October 8, 2017 weblog
Google leverages WaveNet model's gains, sounds seem more natural
DeepMind, the AI company, has a version of a WaveNet system for American English and Japanese, according to a blog post published on Wednesday. They said, "we are proud to announce that an updated version of WaveNet is being used to generate the Google Assistant voices for US English and Japanese across all platforms."
"Google has been slow to integrate DeepMind's technology into its products, with just one data centre efficiency project announced so far, albeit on a global scale," said Shead. "Now the company's WaveNet neural network is being used to generate the Google Assistant voices for US English and Japanese."
Google Assistant is a virtual personal assistant developed by Google.
Pocket-lint described Google Assistant as a voice-controlled smart assistant. "It's considered an upgrade or an extension of Google Now - designed to be personal - while expanding on Google's existing 'OK Google' voice controls."
The DeepMind blog post was from Aäron van den Oord, research scientist, Tom Walters, research scientist, and Trevor Strohman, Google Speech software engineer.
The update they talk about is by the DeepMind WaveNet research and engineering teams, together with the Google Text-to-Speech team.
WaveNet has come a long way in a short time.
Just over a year ago, WaveNet was presented, a deep neural network generating raw audio waveforms and capable of producing speech.
How they built it: A convolutional neural network was trained on a large dataset of speech samples.
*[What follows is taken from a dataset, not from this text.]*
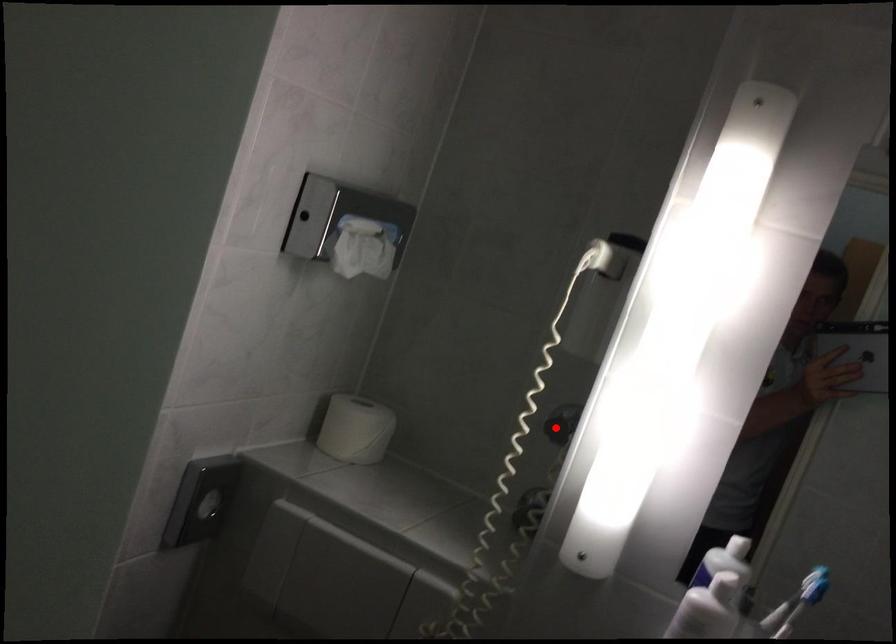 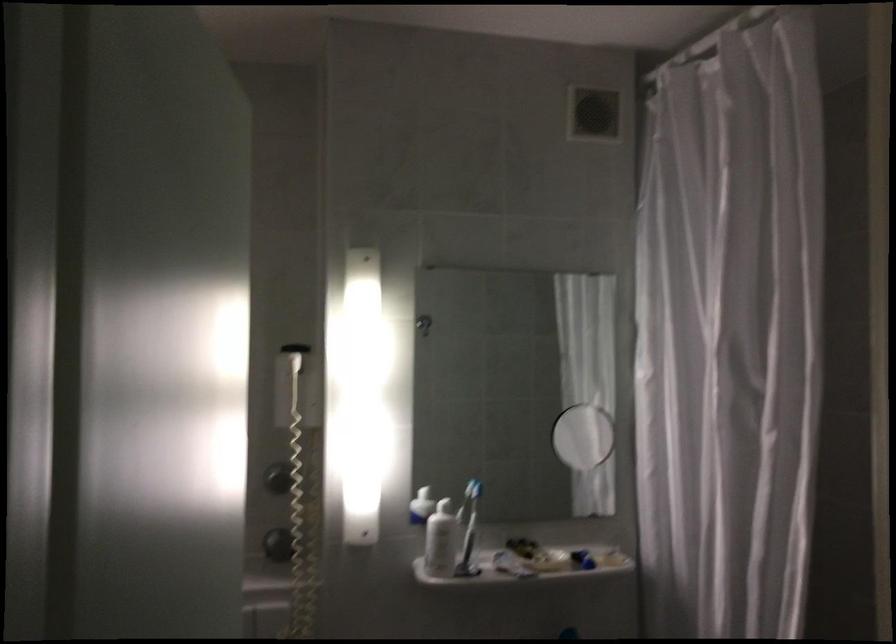 Find the pixel in the second image that matches the highlighted location in the first image.

(278, 478)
The goal was more natural-sounding speech than in existing techniques. In their original paper, they said it "creates individual waveforms from scratch, one sample at a time, with 16,000 samples per second and seamless transitions between individual sounds."
As the blog authors put it, "WaveNet showed promise but was not something we could deploy in the real world." It was "too computationally intensive" for use in consumer products. The team got busy to improve the model. They said it now can run "at scale and is the first product to launch on Google's latest TPU cloud infrastructure."
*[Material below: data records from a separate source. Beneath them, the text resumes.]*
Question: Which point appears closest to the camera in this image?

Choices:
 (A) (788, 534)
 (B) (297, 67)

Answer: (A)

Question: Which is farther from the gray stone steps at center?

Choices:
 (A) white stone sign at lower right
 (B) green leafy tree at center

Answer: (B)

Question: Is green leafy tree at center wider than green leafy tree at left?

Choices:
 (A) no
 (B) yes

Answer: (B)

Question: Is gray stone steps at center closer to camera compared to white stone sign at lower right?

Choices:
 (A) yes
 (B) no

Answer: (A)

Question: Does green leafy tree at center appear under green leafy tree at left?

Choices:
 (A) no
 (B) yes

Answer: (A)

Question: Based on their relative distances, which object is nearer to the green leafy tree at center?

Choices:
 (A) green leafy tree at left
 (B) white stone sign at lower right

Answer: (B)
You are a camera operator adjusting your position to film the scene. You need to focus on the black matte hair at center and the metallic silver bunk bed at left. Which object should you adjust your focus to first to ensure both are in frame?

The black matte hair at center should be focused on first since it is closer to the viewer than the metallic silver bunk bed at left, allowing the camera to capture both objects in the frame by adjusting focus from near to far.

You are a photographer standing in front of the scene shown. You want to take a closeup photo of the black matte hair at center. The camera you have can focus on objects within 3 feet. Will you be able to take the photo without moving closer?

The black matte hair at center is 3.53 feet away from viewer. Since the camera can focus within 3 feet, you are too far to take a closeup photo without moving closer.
"The new, improved WaveNet model still generates a raw waveform but at speeds 1,000 times faster than the original model, meaning it requires just 50 milliseconds to create one second of speech."
Ryan Whitwam in ExtremeTech: "DeepMind promises a full paper soon that will detail how this was accomplished."
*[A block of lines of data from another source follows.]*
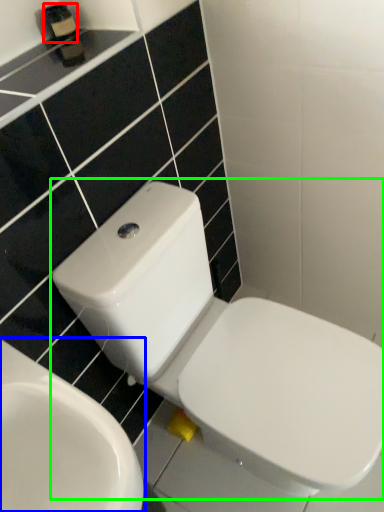 Question: Based on their relative distances, which object is nearer to toiletry (highlighted by a red box)? Choose from toilet (highlighted by a blue box) and toilet (highlighted by a green box).

Choices:
 (A) toilet
 (B) toilet

Answer: (B) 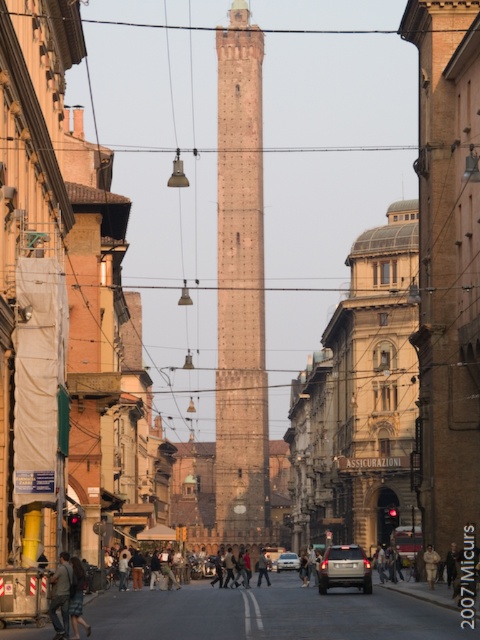 Which is below, silver metallic car at center or satin silver sedan at center?

Positioned lower is satin silver sedan at center.

Is point (321, 586) positioned after point (295, 563)?

No, it is not.

Is point (342, 561) closer to viewer compared to point (285, 566)?

Yes, it is in front of point (285, 566).

At what (x,y) coordinates should I click in order to perform the action: click on silver metallic car at center. Please return your answer as a coordinate pair (x, y). This screenshot has width=480, height=640. Looking at the image, I should click on (345, 568).

Is point (68, 596) in front of point (427, 579)?

Yes, it is in front of point (427, 579).

You are a GUI agent. You are given a task and a screenshot of the screen. Output one action in this format:
    pyautogui.click(x=<x>, y=<y>)
    Task: Click on the denim jacket at lower left
    
    Given the screenshot: What is the action you would take?
    pyautogui.click(x=60, y=596)

Which is more to the right, denim jacket at lower left or dark brown leather jacket at center?

Positioned to the right is dark brown leather jacket at center.

What do you see at coordinates (60, 596) in the screenshot? This screenshot has width=480, height=640. I see `denim jacket at lower left` at bounding box center [60, 596].

Where is `denim jacket at lower left`? denim jacket at lower left is located at coordinates (60, 596).

Where is `denim jacket at lower left`? denim jacket at lower left is located at coordinates 60,596.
Also, the results are more natural sounding according to tests with human listeners, they blogged.
Whitwam remarked on Friday: "The voice model used in Assistant at launch wasn't bad, but Google just rolled a vastly improved version of the voices for English and Japanese."
The blog has some interesting summaries of how far the technology has come.
As for current text to speech systems they noted that concatenative TTS not only results in unnatural sounding voices but such systems are hard to modify: a new database needs to be recorded each time there is a shift, such as new emotions or intonations.
To overcome some of these problems, they said an alternative model, parametric TTS, is sometimes used. This approach uses rules and parameters about mouth movements and grammar to deliver—with voices that do not sound altogether natural.
There there's WaveNet.
So, DeepMind, what's next? They said this is just the start for WaveNet. They said they were excited over possibilities that "the power of a voice interface could now unlock for all the world's languages."
© 2017 Tech Xplore